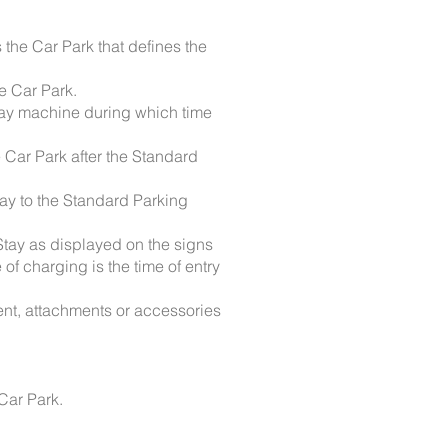
the Car Park that defines the
he Car Park.
 pay machine during which time
e Car Park after the Standard
tay to the Standard Parking
 Stay as displayed on the signs
of charging is the time of entry
ent, attachments or accessories
 Car Park.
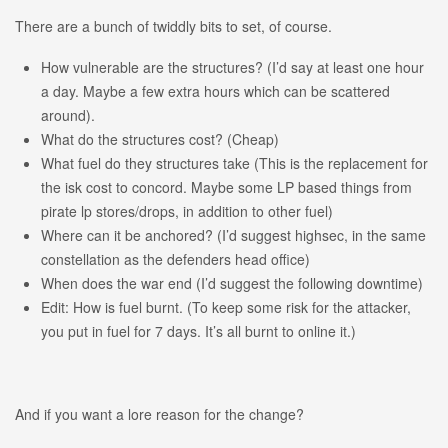
There are a bunch of twiddly bits to set, of course.
How vulnerable are the structures? (I’d say at least one hour
a day. Maybe a few extra hours which can be scattered
around).
What do the structures cost? (Cheap)
What fuel do they structures take (This is the replacement for
the isk cost to concord. Maybe some LP based things from
pirate lp stores/drops, in addition to other fuel)
Where can it be anchored? (I’d suggest highsec, in the same
constellation as the defenders head office)
When does the war end (I’d suggest the following downtime)
Edit: How is fuel burnt. (To keep some risk for the attacker,
you put in fuel for 7 days. It’s all burnt to online it.)
And if you want a lore reason for the change?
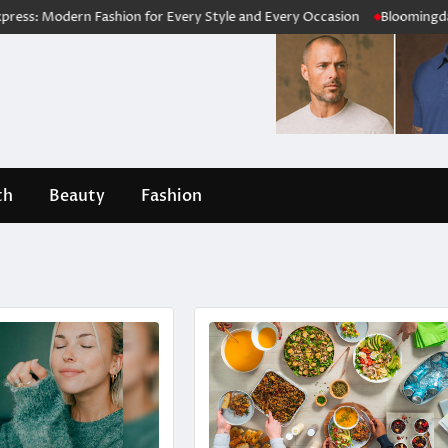
odern Fashion for Every Style and Every Occasion
Bloomingdale’s Rev
th
Beauty
Fashion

■ **Task brief**
Take the records above and return, word for word, only the lines that fall from the line with "How vulnerable are" to the line with "When does the", both of them included.

■ **Answer box**
How vulnerable are the structures? (I’d say at least one hour
a day. Maybe a few extra hours which can be scattered
around).
What do the structures cost? (Cheap)
What fuel do they structures take (This is the replacement for
the isk cost to concord. Maybe some LP based things from
pirate lp stores/drops, in addition to other fuel)
Where can it be anchored? (I’d suggest highsec, in the same
constellation as the defenders head office)
When does the war end (I’d suggest the following downtime)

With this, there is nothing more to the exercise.